In the examples we have done before there was only critical points of the first two kinds. This, however, has a non-smooth point where the absolute value is zero… where it looks like a V and $f'$ is undefined. That is $f'$ is undefined when $2x+1=0\Rightarrow x=-1/2$. The harder part of this is to find the derivative away from $x=-1/2$ — and to make sure that it is not zero. One option is to plot the function. Algebraically I would probably say something like this… when $2x+1<0$, which is when $x<-1/2$, we have $|2x+1|=-(2x+1)$. So when $x<-1/2$ we have $f(x)=5-|2x+1|=5-(-(2x+1))=6+2x$. Conversely, when $2x+1\geq 0$, which is when $x\geq -1/2$, we have $|2x+1|=2x+1$ and we end up with $f(x)=4-2x$ when $x\geq -1/2$. In in all then we have

$f(x)=\left\{\begin{array}{cc}6+2x & \text{ if }x<-1/2\\ 4-2x & \text{ if }x\geq -1/2\end{array}\right.$,

$\Rightarrow f'(x)=\left\{\begin{array}{cc}2 & \text{ if }x<-1/2\\ -2 & \text{ if }x> -1/2\end{array}\right.$;

in other words $f'\neq 0$. Hence we evaluate

• $f(-1)=5-|2(-1)+1|=5-1=4$
• $f(1)=5-|2(1)+1|=2$
• $f(-1/2)=5-|2(-1/2)+1|=5$

Hence $\max |f(x)|=5$ so we can take $|5-|2x+1||\leq 5=M$.

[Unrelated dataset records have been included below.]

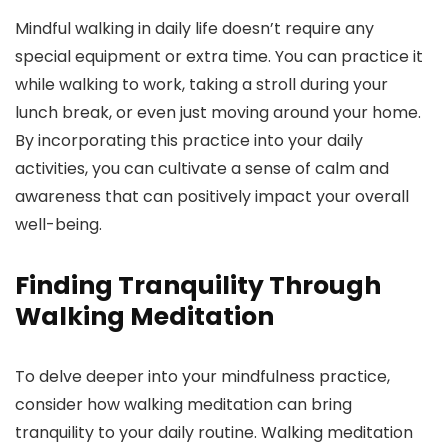
Mindful walking in daily life doesn’t require any
special equipment or extra time. You can practice it
while walking to work, taking a stroll during your
lunch break, or even just moving around your home.
By incorporating this practice into your daily
activities, you can cultivate a sense of calm and
awareness that can positively impact your overall
well-being.
Finding Tranquility Through
Walking Meditation
To delve deeper into your mindfulness practice,
consider how walking meditation can bring
tranquility to your daily routine. Walking meditation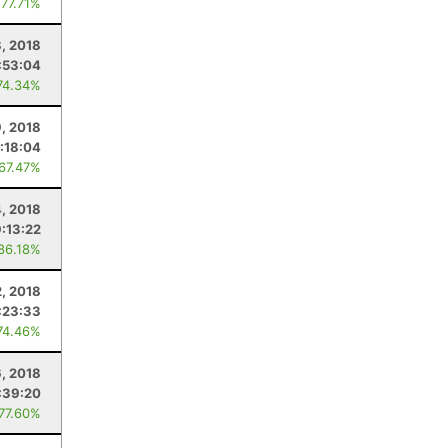
 77.71%
, 2018
:53:04
74.34%
, 2018
:18:04
 67.47%
4, 2018
9:13:22
 86.18%
2, 2018
:23:33
74.46%
, 2018
:39:20
 77.60%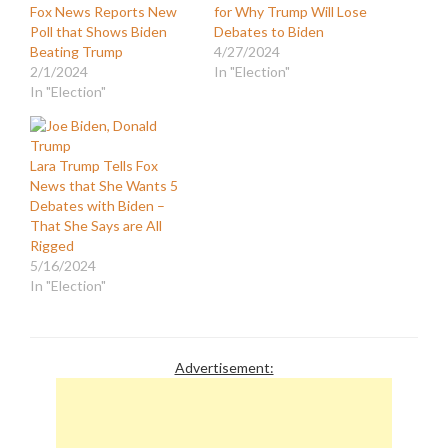
Fox News Reports New
for Why Trump Will Lose
Poll that Shows Biden
Debates to Biden
Beating Trump
4/27/2024
2/1/2024
In "Election"
In "Election"
Lara Trump Tells Fox
News that She Wants 5
Debates with Biden –
That She Says are All
Rigged
5/16/2024
In "Election"
Advertisement: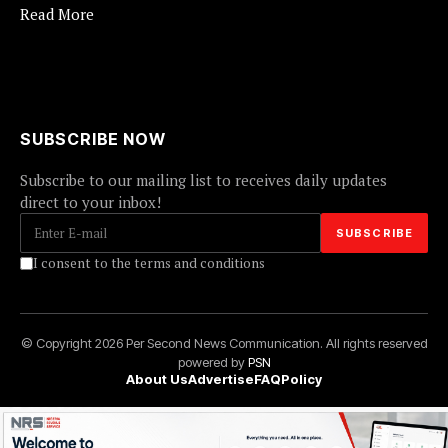
Read More
SUBSCRIBE NOW
Subscribe to our mailing list to receives daily updates
direct to your inbox!
I consent to the terms and conditions
© Copyright 2026 Per Second News Communication. All rights reserved
powered by
PSN
About Us
Advertise
FAQ
Policy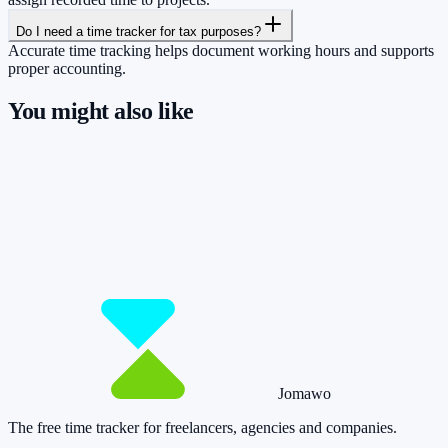
Do I need a time tracker for tax purposes?
Accurate time tracking helps document working hours and supports
proper accounting.
You might also like
So you have more time for what really
matters.
Start for free now and track up to 160 hours per month – without
paying a cent.
Start tracking!
See pricing
Jomawo
The free time tracker for freelancers, agencies and companies
.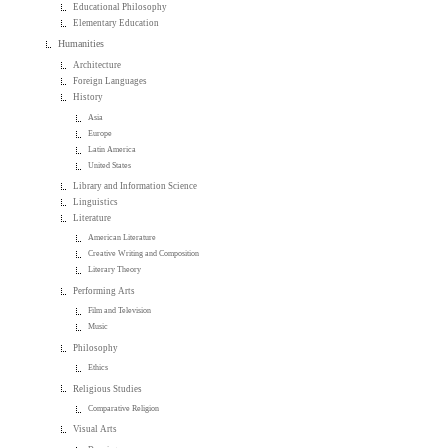
Educational Philosophy
Elementary Education
Humanities
Architecture
Foreign Languages
History
Asia
Europe
Latin America
United States
Library and Information Science
Linguistics
Literature
American Literature
Creative Writing and Composition
Literary Theory
Performing Arts
Film and Television
Music
Philosophy
Ethics
Religious Studies
Comparative Religion
Visual Arts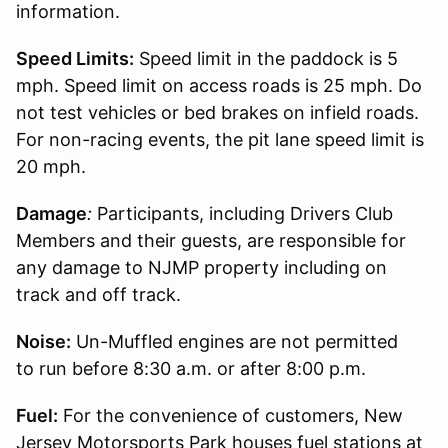
information.
Speed Limits:
Speed limit in the paddock is 5
mph. Speed limit on access roads is 25 mph. Do
not test vehicles or bed brakes on infield roads.
For non-racing events, the pit lane speed limit is
20 mph.
Damage
:
Participants, including Drivers Club
Members and their guests, are responsible for
any damage to NJMP property including on
track and off track.
Noise:
Un-Muffled engines are not permitted
to run before 8:30 a.m. or after 8:00 p.m.
Fuel:
For the convenience of customers, New
Jersey Motorsports Park houses fuel stations at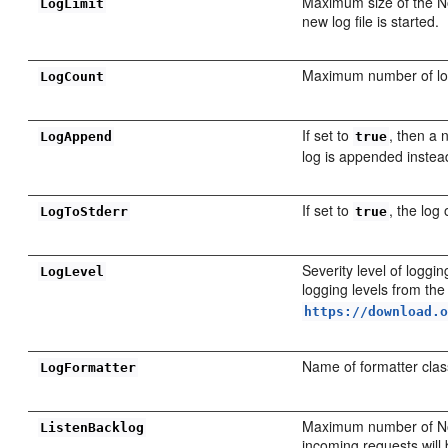
Maximum size of the No
LogLimit
new log file is started.
Maximum number of log
LogCount
If set to
, then a 
LogAppend
true
log is appended instea
If set to
, the log
LogToStderr
true
Severity level of logg
LogLevel
logging levels from th
https://download.
Name of formatter cla
LogFormatter
Maximum number of Node
ListenBacklog
incoming requests will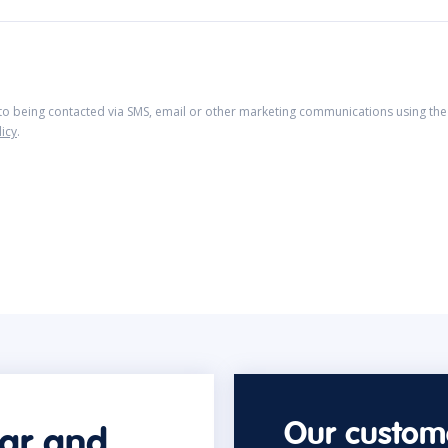
 to being contacted via SMS, email or other marketing communications using the 
licy
.
Our custome
car and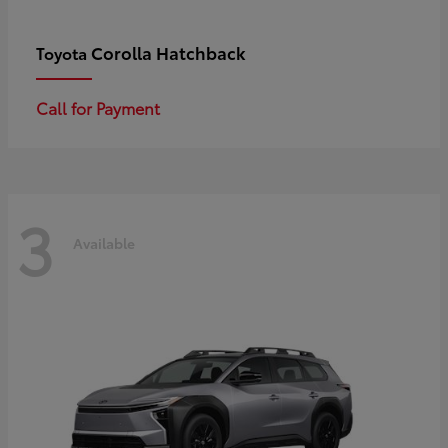
Corolla Hatchback
Toyota
Call for Payment
3
Available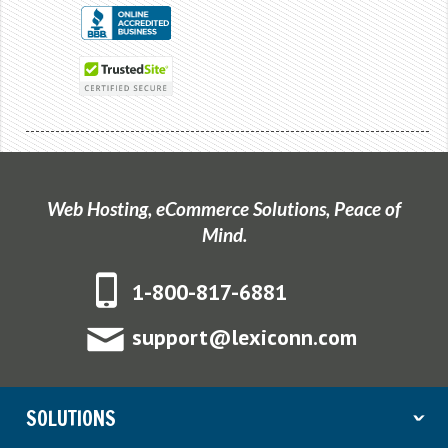
Web Hosting, eCommerce Solutions, Peace of
Mind.
1-800-817-6881
support@lexiconn.com
SOLUTIONS
ˇ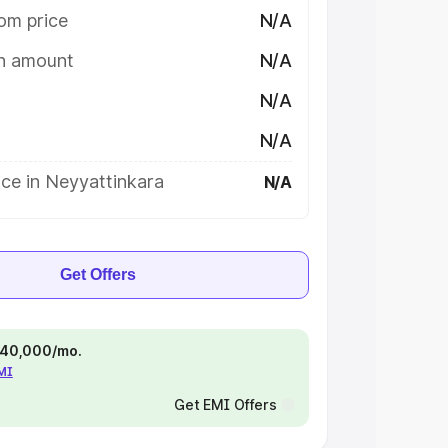
om price
N/A
on amount
N/A
N/A
N/A
ce in Neyyattinkara
N/A
Get Offers
 ₹40,000/mo.
EMI
Get EMI Offers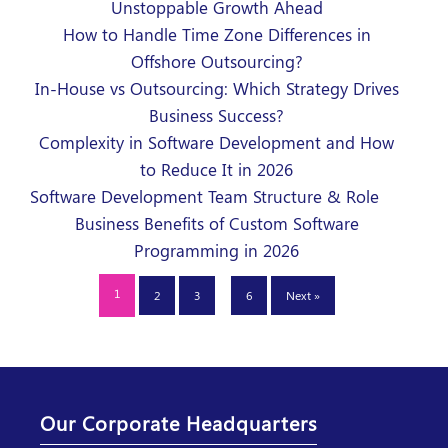
Unstoppable Growth Ahead
How to Handle Time Zone Differences in
Offshore Outsourcing?
In-House vs Outsourcing: Which Strategy Drives
Business Success?
Complexity in Software Development and How
to Reduce It in 2026
Software Development Team Structure & Role
Business Benefits of Custom Software
Programming in 2026
…
1
2
3
6
Next »
Our Corporate Headquarters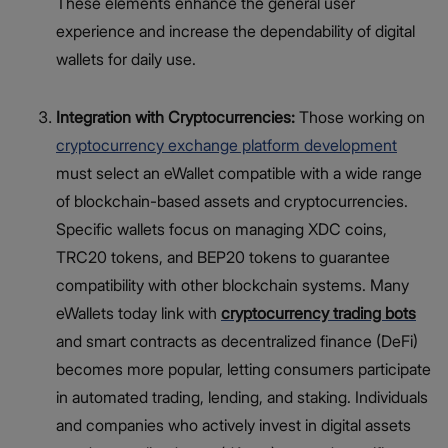
These elements enhance the general user
experience and increase the dependability of digital
wallets for daily use.
Integration with Cryptocurrencies:
Those working on
cryptocurrency exchange platform development
must select an eWallet compatible with a wide range
of blockchain-based assets and cryptocurrencies.
Specific wallets focus on managing XDC coins,
TRC20 tokens, and BEP20 tokens to guarantee
compatibility with other blockchain systems. Many
eWallets today link with
cryptocurrency trading bots
and smart contracts as decentralized finance (DeFi)
becomes more popular, letting consumers participate
in automated trading, lending, and staking. Individuals
and companies who actively invest in digital assets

To be honest if you just looked at $-1,1$ and $-1/2$ I was giving full marks. Note that the Closed Interval Method gives the best bound possible.

The second bound is routine as is the limit.

Very important: although it is actually part (ii) that you need to do the limit, there is an issue with failing to find a bound in the first part. Most of these questions look like

• find an upper bound $M$
• use this upper bound to find a limit

If you fail to find an explicit bound in the first part, you can still do the second part though. Just let your bound equal ‘M’.